Em maio de 2019, o Índice Nacional de Preços ao Consumidor Amplo (IPCA), medida oficial da inflação, ficou em 0,11% na Região Metropolitana de Salvador (RMS), com importante desaceleração em relação a abril, quando havia sido de 0,83%. Ficou também significativamente abaixo do índice de maio de 2018 (1,11%). Foi ainda o menor IPCA para um mês de maio, na RMS, desde 2000, quando o indicador havia ficado em 0,07%.

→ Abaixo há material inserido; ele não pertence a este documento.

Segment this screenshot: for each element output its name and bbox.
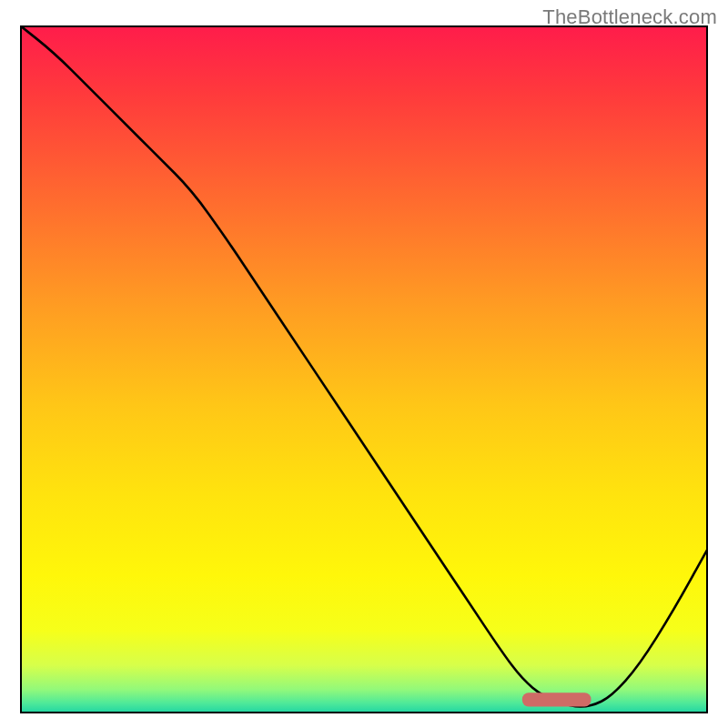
plot-frame <box>20 25 708 713</box>
watermark-text: TheBottleneck.com <box>542 5 717 29</box>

O índice de maio na RM Salvador (0,11%) ficou um pouco abaixo da média nacional (0,13%) e foi a terceira menor alta entre as 16 áreas pesquisadas. A inflação do mês foi maior em Rio Branco/AC (0,67%), Goiânia/ GO (0,48%) e Campo Grande/MS (0,42%). Por outro lado, a Região Metropolitana de Curitiba (-0,03%), Brasília (-0,05%) e a Região Metropolitana do Rio de Janeiro (-0,05%) tiveram deflação em maio.
Com o resultado do mês, o IPCA na RM Salvador acumula alta de 2,27% de janeiro a maio de 2019. No país como um todo, o índice acumulado neste ano está em 2,22%. Já no acumulado nos 12 meses encerrados em maio, a inflação na RM Salvador desacelerou para 4,21%, frente aos 5,26% registrados nos 12 meses encerrados em abril, ficando abaixo da média nacional (4,66%).
A tabela a seguir mostra o IPCA para Brasil e áreas pesquisadas, no mês e acumulado nos 12 meses encerrados em maio de 2019.
Despesas com habitação (+1,34%) e transportes (+0,65%) foram as que mais puxaram inflação da RM Salvador para cima em maio
Dentre os nove grupos de produtos e serviços que compõem o IPCA, quatro apresentaram altas em maio, na Região Metropolitana de Salvador: Habitação (+1,34%), Vestuário (+1,21%), Transportes (+0,65%) e Saúde e cuidados pessoais (+0,12%).
Entretanto, em razão do seu peso nos orçamentos das famílias na RMS, as despesas para morar e se locomover foram as que mais puxaram para cima a inflação do mês.
No grupo Habitação, a energia elétrica (+6,35%) exerceu o principal impacto. Foi também o item que individualmente mais contribuiu para a alta do IPCA na Região Metropolitana de Salvador. O aumento foi influenciado pela entrada em vigor, em maio, da bandeira tarifária amarela, com custo adicional de R$ 0,01 para cada quilowatt-hora consumido, além de refletir o reajuste ocorrido no fim de abril.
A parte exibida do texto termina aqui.